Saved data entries
- Opening Delimiter -

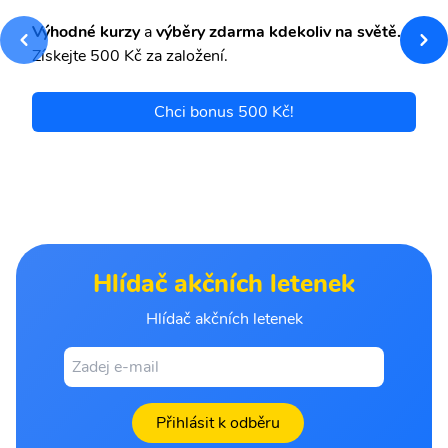
Výhodné kurzy
a
výběry zdarma kdekoliv na světě.
Získejte 500 Kč za založení.
Chci bonus 500 Kč!
Hlídač akčních letenek
Hlídač akčních letenek
Přihlásit k odběru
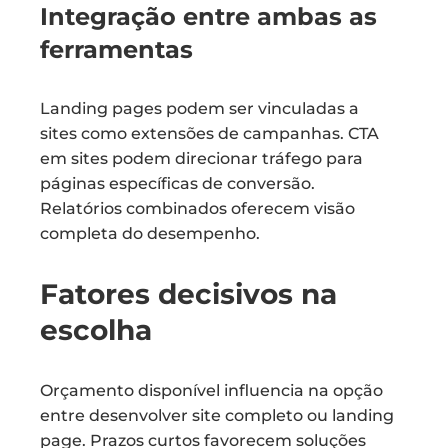
Integração entre ambas as
ferramentas
Landing pages podem ser vinculadas a
sites como extensões de campanhas. CTA
em sites podem direcionar tráfego para
páginas específicas de conversão.
Relatórios combinados oferecem visão
completa do desempenho.
Fatores decisivos na
escolha
Orçamento disponível influencia na opção
entre desenvolver site completo ou landing
page. Prazos curtos favorecem soluções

- Closing Delimiter -

• [Directions]
What you give back should be exactly the lines of the entries above from the one containing "ferramentas" to the end, and nothing more.

• [Output of the exercise]
ferramentas
Landing pages podem ser vinculadas a
sites como extensões de campanhas. CTA
em sites podem direcionar tráfego para
páginas específicas de conversão.
Relatórios combinados oferecem visão
completa do desempenho.
Fatores decisivos na
escolha
Orçamento disponível influencia na opção
entre desenvolver site completo ou landing
page. Prazos curtos favorecem soluções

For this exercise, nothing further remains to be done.